In this paper, Robert H. Nelson describes an important change in local governance structure under the U.S. federal system. There has been a rapid increase in the number of residence-based, voluntary community associations (CAs) formed by private developers to supplement municipal services and regulation. According to Nelson, about half of the new housing units between 1980 and 2000 were subject to the governance of a CA. In 2007, 20 percent of the U.S. population (or 60 million people) lived in CAs, whereas the 1970 estimate was only 1 percent. If this trend continues, Nelson argues, CAs may transform the traditional functions of local government. Future municipal responsibilities may be more regional in scope. They may include, for example, supplying water and sewer services, fire protection, citywide crime prevention, arterials, rapid transit systems, courts of law, and other public goods with significant economies of scale. Some aspects of land use regulation and the provision of microservices, such as garbage collection, street cleaning, and neighborhood security, will be undertaken by CAs.

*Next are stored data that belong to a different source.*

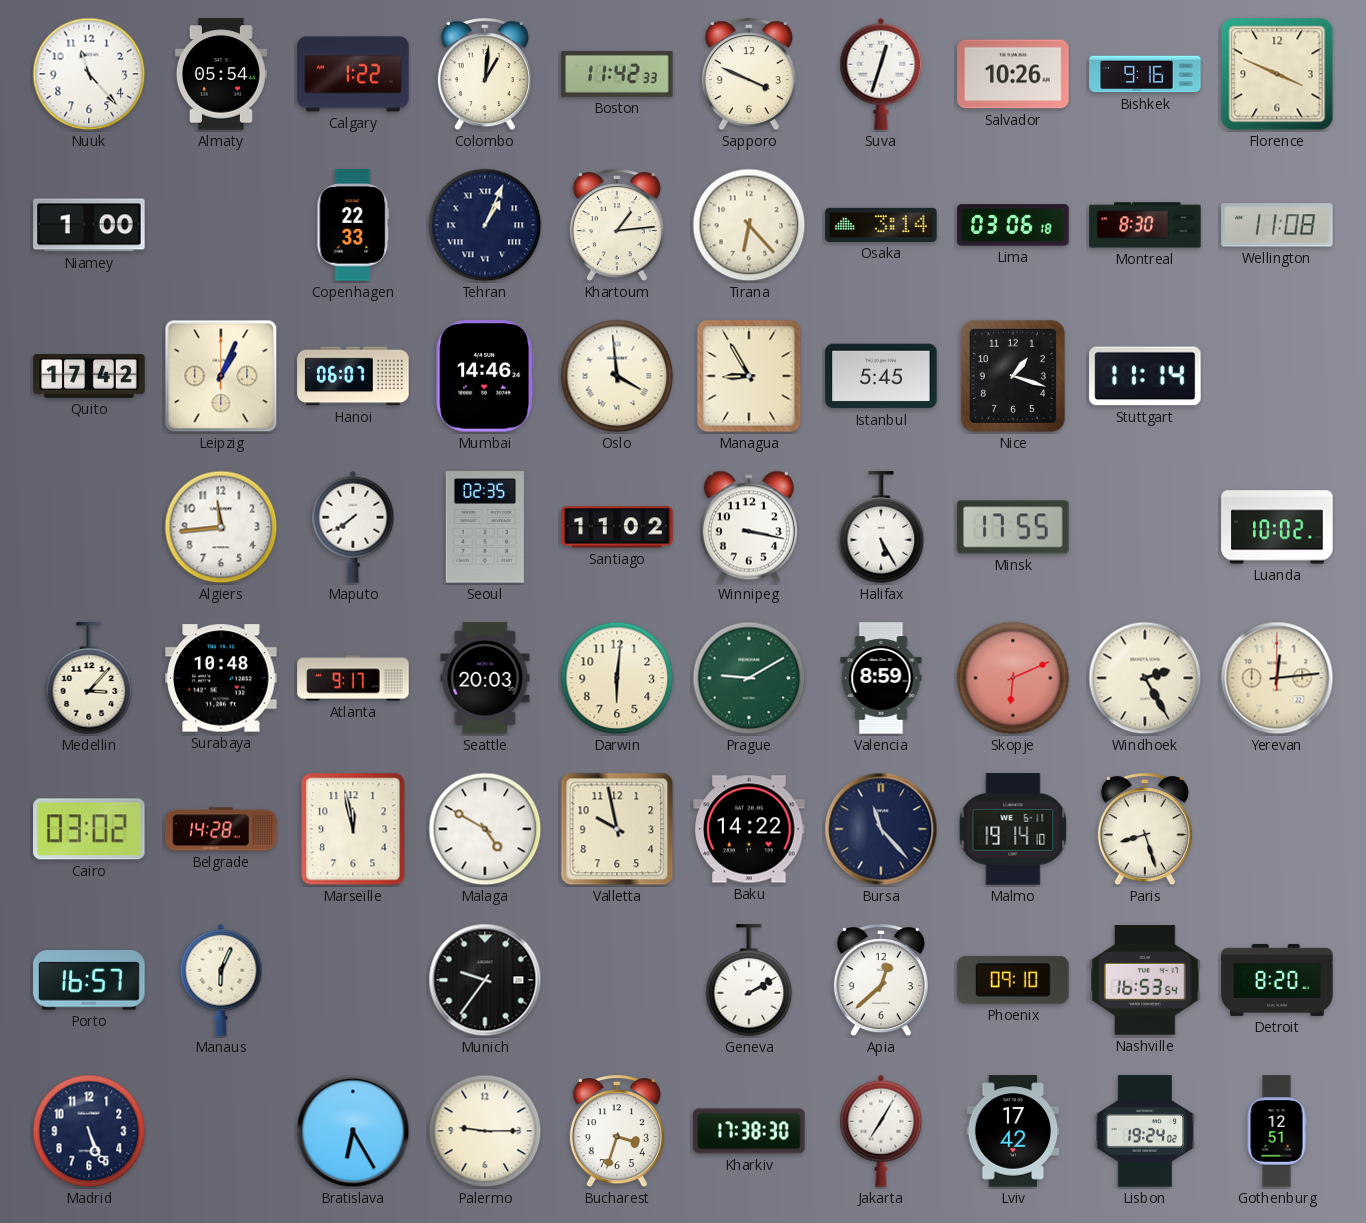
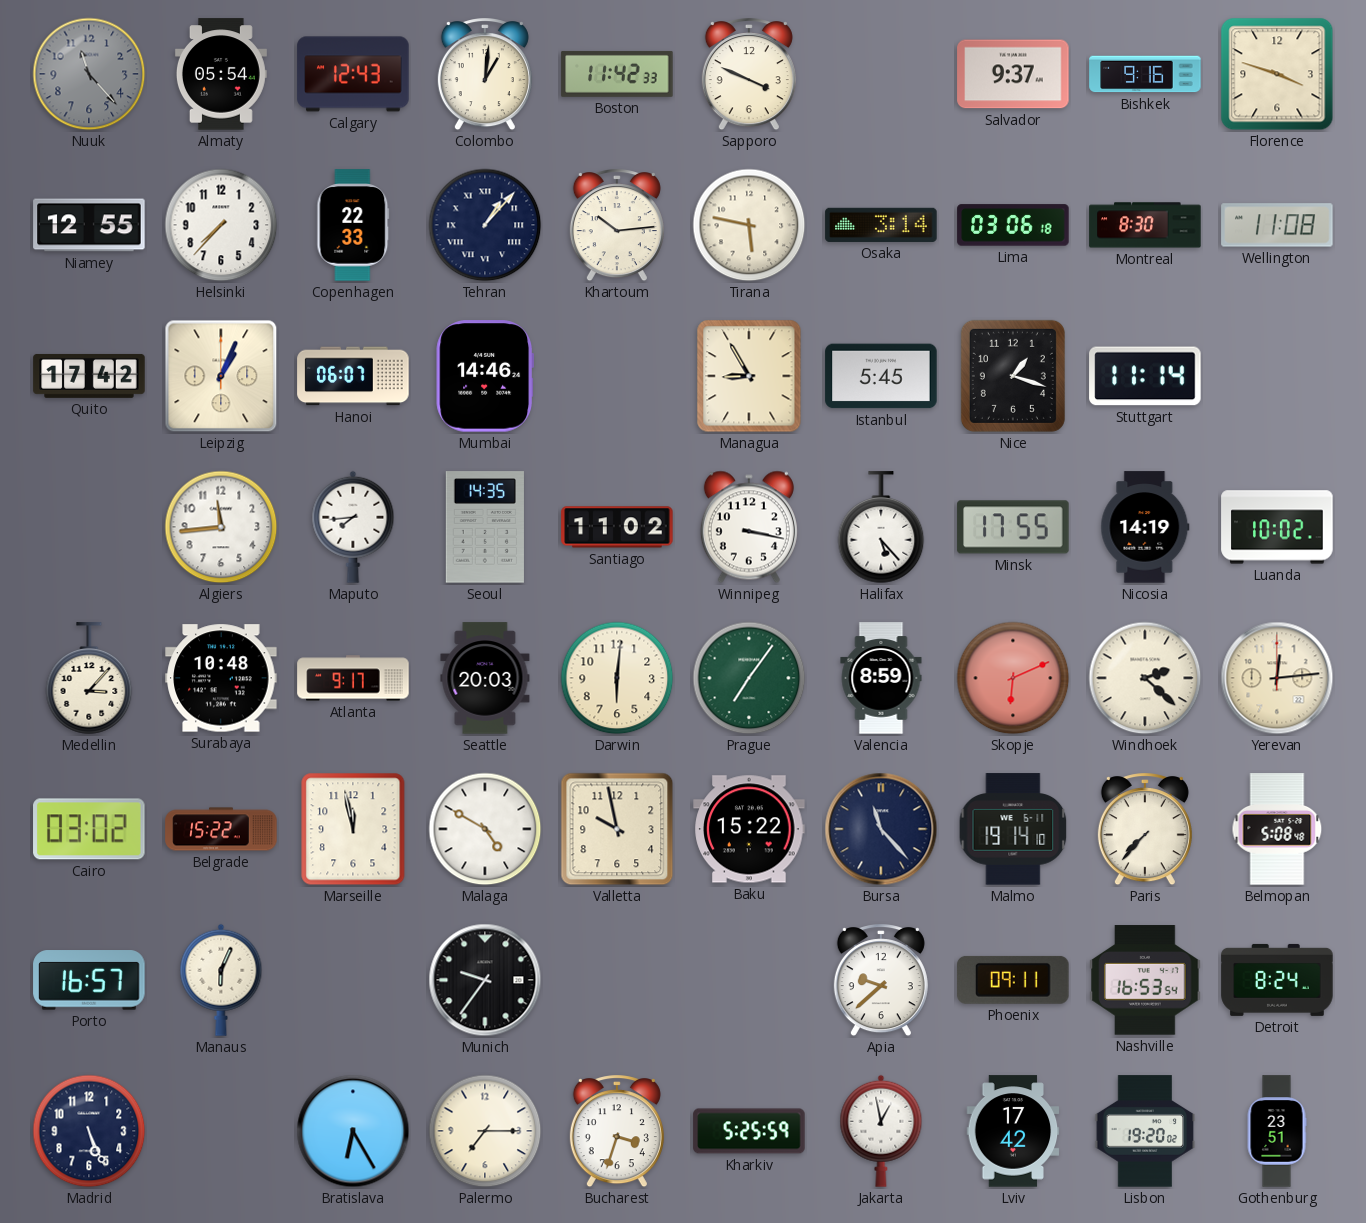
Nuuk dial: white -> grey
Calgary: 1:22 -> 12:43
Suva: 12:33 -> none
Salvador: 10:26 -> 9:37
Florence: 3:49 -> 3:48
Niamey: 1:00 -> 12:55
Helsinki: none -> 7:37
Tehran: 1:04 -> 1:07
Khartoum: 1:14 -> 10:14
Tirana: 6:23 -> 5:47
Oslo: 3:59 -> none
Maputo: 7:39 -> 7:44
Seoul: 02:35 -> 14:35
Halifax: 5:25 -> 5:23
Nicosia: none -> 14:19
Prague: 9:10 -> 7:06
Windhoek: 2:25 -> 2:22
Belgrade: 14:28 -> 15:22
Baku: 14:22 -> 15:22
Paris: 8:27 -> 7:37
Belmopan: none -> 5:08
Geneva: 2:10 -> none
Apia: 12:38 -> 9:38
Phoenix: 09:10 -> 09:11
Detroit: 8:20 -> 8:24
Palermo: 9:15 -> 7:15
Kharkiv: 17:38 -> 5:25
Jakarta: 7:05 -> 12:58
Lisbon: 19:24 -> 19:20
Gothenburg: 12:51 -> 23:51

What facilitates this change? Nelson asks. Could the growing private governance of neighborhood be integrated into the traditional local government structure? Nelson proposes a transaction-cost framework for analyzing these questions. He hypothesizes that CAs may have a comparative advantage over the traditional municipalities to minimize the transaction costs of (1) fine-tuning voting rules for matching local services with resident preferences; (2) negotiating for dispute resolutions at the neighborhood level; (3) controlling aesthetics; and (4) transferring the management responsibilities of the commons from one contractor to another. In contrast, municipalities can collect taxes and enforce statewide standards of land use regulation and local service provision more effectively than CAs.

This paper was presented at the Lincoln Institute’s annual Land Policy Conference in 2007 and is Chapter 13 of the book Fiscal Decentralization and Land Policies.